Pre-built LoRA datasets — search both deepghs and CyberHarem namespaces for existing character image collections
Ready-to-run download commands — get the exact cheesechaser command to pull what you need
Smart fallback — if no pre-built dataset exists, the tool hands off directly to the waifuc script generator

🤖 Training Pipeline Code Generation

waifuc scripts — generate complete, annotated Python data collection pipelines for any character from any source (Danbooru, Pixiv, Gelbooru, Zerochan, Sankaku, or Auto)
cheesechaser scripts — generate targeted download scripts to pull specific post IDs from indexed multi-TB datasets without downloading the whole archive
Format-aware — crop sizes, bucket ranges, and export formats automatically adjusted for SD 1.5, SDXL, or Flux

📦 Installation

Prerequisites

Python 3.10+
git

Quick Start

Clone the repository:

git clone https://github.com/citronlegacy/deepghs-mcp.git
cd deepghs-mcp

Run the installer:

chmod +x install.sh && ./install.sh
# or without chmod:
bash install.sh

Or install manually:

pip install -r requirements.txt

🔑 Authentication

HF_TOKEN is optional for public datasets but strongly recommended — it raises HuggingFace's API rate limit and is required for any gated or private repositories.

Get your token at huggingface.co/settings/tokens (read access is sufficient).

Without it, the server still works for all public DeepGHS datasets.

▶️ Running the Server

python deepghs_mcp.py
# or via the venv created by install.sh:
.venv/bin/python deepghs_mcp.py

⚙️ Configuration

Claude Desktop

Add the following to your claude_desktop_config.json:

{
  "mcpServers": {
    "deepghs": {
      "command": "/absolute/path/to/.venv/bin/python",
      "args": ["/absolute/path/to/deepghs_mcp.py"],
      "env": {
        "HF_TOKEN": "hf_your_token_here"
      }
    }
  }
}

Other MCP Clients

Command: /absolute/path/to/.venv/bin/python
Args: /absolute/path/to/deepghs_mcp.py
Transport: stdio

💡 Usage Examples

Browse available datasets

"What anime datasets does DeepGHS have on HuggingFace?"

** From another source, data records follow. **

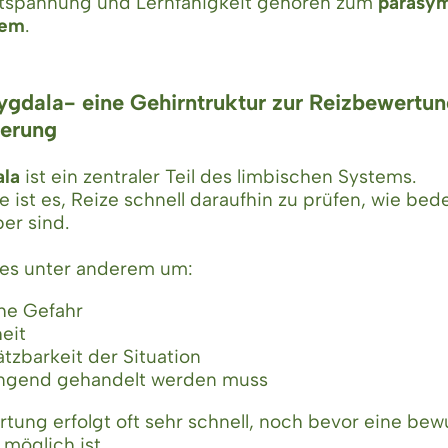
ntspannung und Lernfähigkeit gehören zum
parasy
tem
.
ygdala- eine Gehirntruktur zur Reizbewertu
erung
la
ist ein zentraler Teil des limbischen Systems.
e ist es, Reize schnell daraufhin zu prüfen, wie be
er sind.
 es unter anderem um:
he Gefahr
eit
tzbarkeit der Situation
ingend gehandelt werden muss
tung erfolgt oft sehr schnell, noch bevor eine bew
möglich ist.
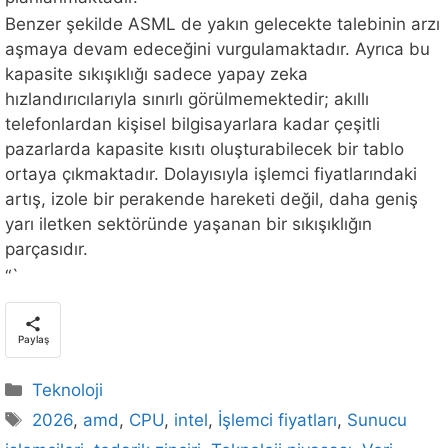
Benzer şekilde ASML de yakın gelecekte talebinin arzı
aşmaya devam edeceğini vurgulamaktadır. Ayrıca bu
kapasite sıkışıklığı sadece yapay zeka
hızlandırıcılarıyla sınırlı görülmemektedir; akıllı
telefonlardan kişisel bilgisayarlara kadar çeşitli
pazarlarda kapasite kısıtı oluşturabilecek bir tablo
ortaya çıkmaktadır. Dolayısıyla işlemci fiyatlarındaki
artış, izole bir perakende hareketi değil, daha geniş
yarı iletken sektöründe yaşanan bir sıkışıklığın
parçasıdır.
“`
Paylaş
Kategoriler
Teknoloji
Etiketler
2026
,
amd
,
CPU
,
intel
,
İşlemci fiyatları
,
Sunucu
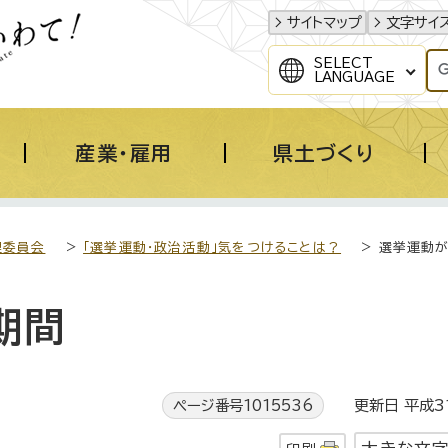
サイトマップ
文字サイ
SELECT
LANGUAGE
産業・雇用
県土づくり
理委員会
>
「選挙運動・政治活動」気をつけることは？
> 選挙運動
期間
ページ番号1015536
更新日 平成3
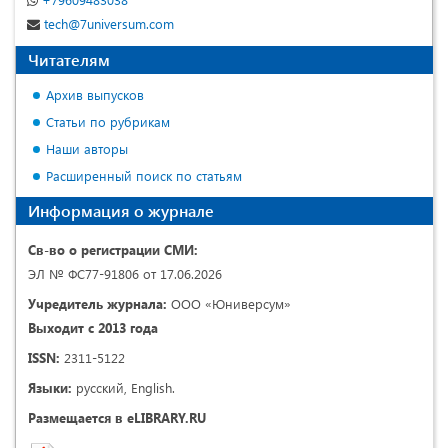
tech@7universum.com
Читателям
Архив выпусков
Статьи по рубрикам
Наши авторы
Расширенный поиск по статьям
Информация о журнале
Св-во о регистрации СМИ:
ЭЛ № ФС77-91806 от 17.06.2026
Учредитель журнала:
ООО «Юниверсум»
Выходит с 2013 года
ISSN:
2311-5122
Языки:
русский, English.
Размещается в eLIBRARY.RU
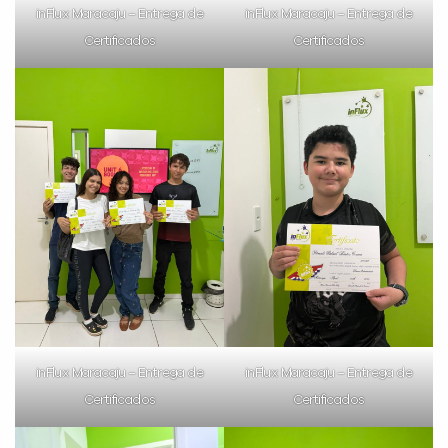
inFlux Maracaju – Entrega de
inFlux Maracaju – Entrega de
Certificados
Certificados
inFlux Maracaju – Entrega de
inFlux Maracaju – Entrega de
Certificados
Certificados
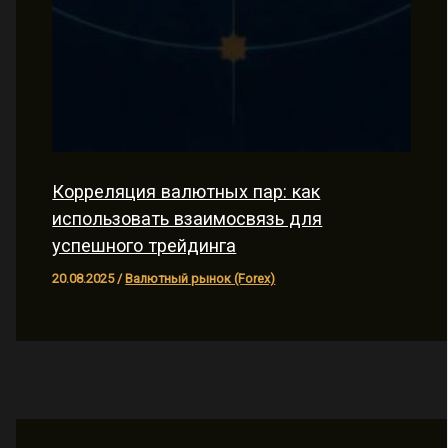
Корреляция валютных пар: как
использовать взаимосвязь для
успешного трейдинга
20.08.2025
/
Валютный рынок (Forex)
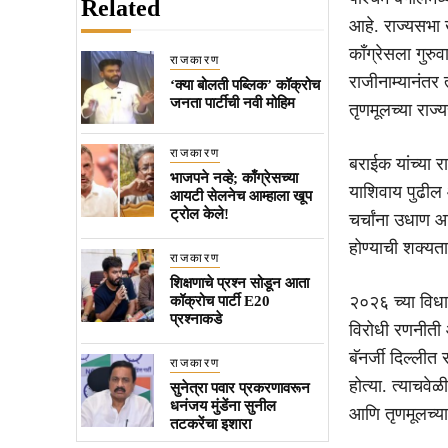
Related
आहे. राज्यसभा 
कॉंग्रेसला गुरु
राजकारण
राजीनाम्यानंतर 
‘क्या बोलती पब्लिक’ कॉक्रोच
जनता पार्टीची नवी मोहिम
तृणमूलच्या राज
राजकारण
बराईक यांच्या र
भाजपने नव्हे; काँग्रेसच्या
याशिवाय पुढील
आयटी सेलनेच आम्हाला खूप
ट्रोल केले!
चर्चांना उधाण आ
होण्याची शक्यत
राजकारण
शिक्षणाचे प्रश्न सोडून आता
२०२६ च्या विधा
कॉक्रोच पार्टी E20
प्रश्नाकडे
विरोधी रणनीती 
बॅनर्जी दिल्लीत 
राजकारण
होत्या. त्याचवेळ
सुनेत्रा पवार प्रकरणावरून
धनंजय मुंडेंना सुनील
आणि तृणमूलच्य
तटकरेंचा इशारा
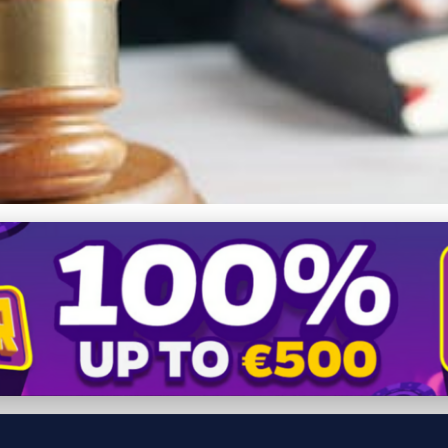
c: Rýchle a cenovo výhodné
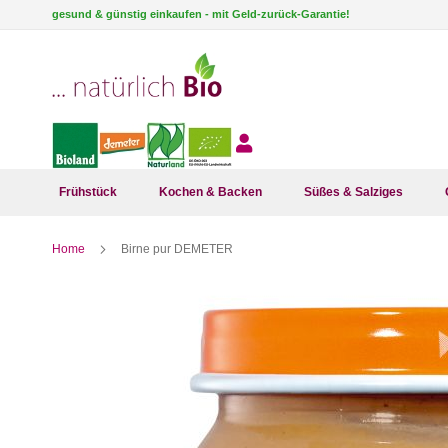
Direkt
gesund & günstig einkaufen - mit Geld-zurück-Garantie!
zum
Inhalt
Frühstück
Kochen & Backen
Süßes & Salziges
Home
Birne pur DEMETER
Zum
Ende
der
Bildergalerie
springen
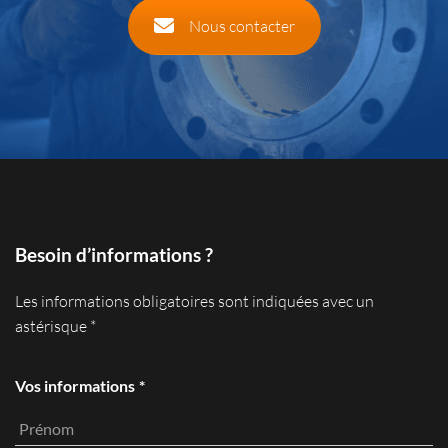
Nous contacter
Besoin d’informations ?
Les informations obligatoires sont indiquées avec un
astérisque *
Vos informations
*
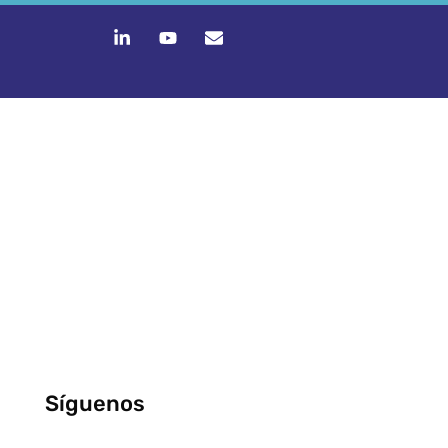
Síguenos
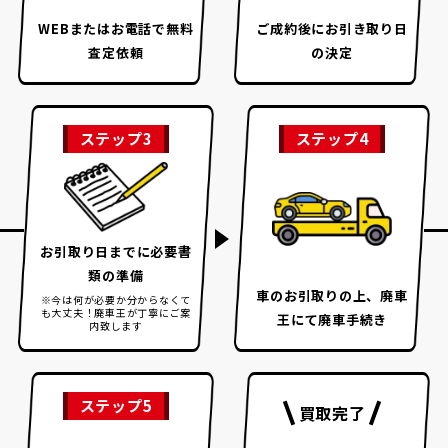
WEBまたはお電話で
無料
ご成約後に
お引き取り日
査定依頼
の決定
ステップ3
ステップ4
お引取り日までに
必要書
類の準備
車のお引取りの上、
廃車
※今は何が必要か分からなくて
も大丈夫！
廃車王が丁寧にご案
王にて廃車手続き
内致します
ステップ5
買取完了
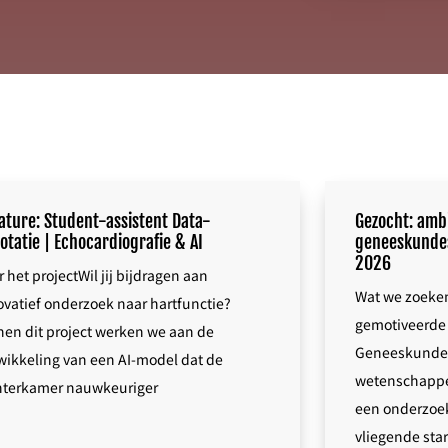
ature: Student-assistent Data-
Gezocht: amb
otatie | Echocardiografie & AI
geneeskundes
2026
 het projectWil jij bijdragen aan
Wat we zoeke
ovatief onderzoek naar hartfunctie?
gemotiveerde 
nen dit project werken we aan de
Geneeskunde
wikkeling van een AI-model dat de
wetenschappel
hterkamer nauwkeuriger
een onderzoek
vliegende sta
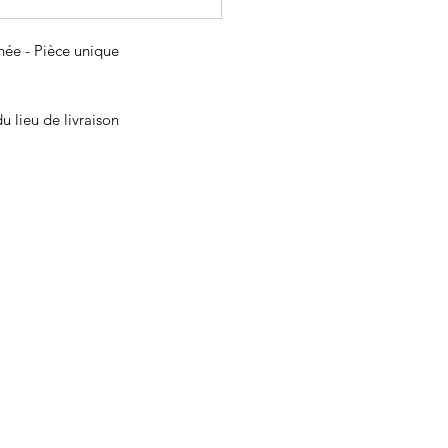
inée - Pièce unique
u lieu de livraison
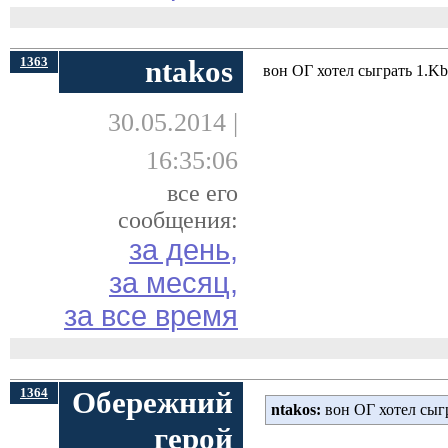
1363
ntakos
вон ОГ хотел сыграть 1.Kb3
30.05.2014 |
16:35:06
все его
сообщения:
за день,
за месяц,
за все время
1364
Обережний
ntakos:
вон ОГ хотел сыгр
герой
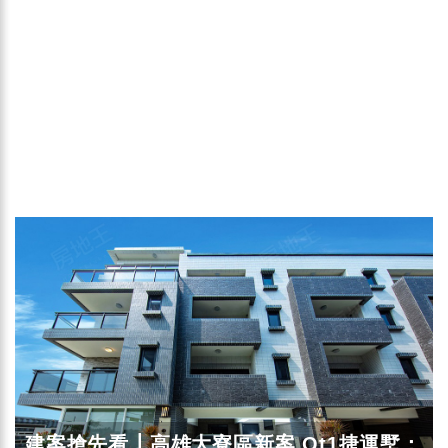
建案搶先看┃高雄大寮區新案 Ot1捷運墅：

The assistant calls deepghs_list_datasets and returns all datasets sorted by download count — Danbooru2024, Sankaku, Gelbooru WebP, BangumiBase, site_tags, and more — with links and update dates.

Check dataset contents before downloading

"What files are in deepghs/danbooru2024? How big is it?"

The assistant calls deepghs_get_repo_info and returns the full file tree — every .tar and .parquet file with individual and total sizes — so you know exactly what you're committing to before you download.

Find a pre-built character dataset

"Is there already a dataset for Rem from Re:Zero I can use for LoRA training?"

The assistant calls deepghs_find_character_dataset, searches both deepghs and CyberHarem namespaces, and returns any matches with download counts and a one-liner download command.

Example response:

## Character Dataset Search: Rem

Found 2 dataset(s):

### CyberHarem/rem_rezero
Downloads: 4.2K | Likes: 31 | Updated: 2024-08-12

Download with cheesechaser:
  from cheesechaser.datapool import SimpleDataPool
  pool = SimpleDataPool('CyberHarem/rem_rezero')
  pool.batch_download_to_directory('./dataset', max_workers=4)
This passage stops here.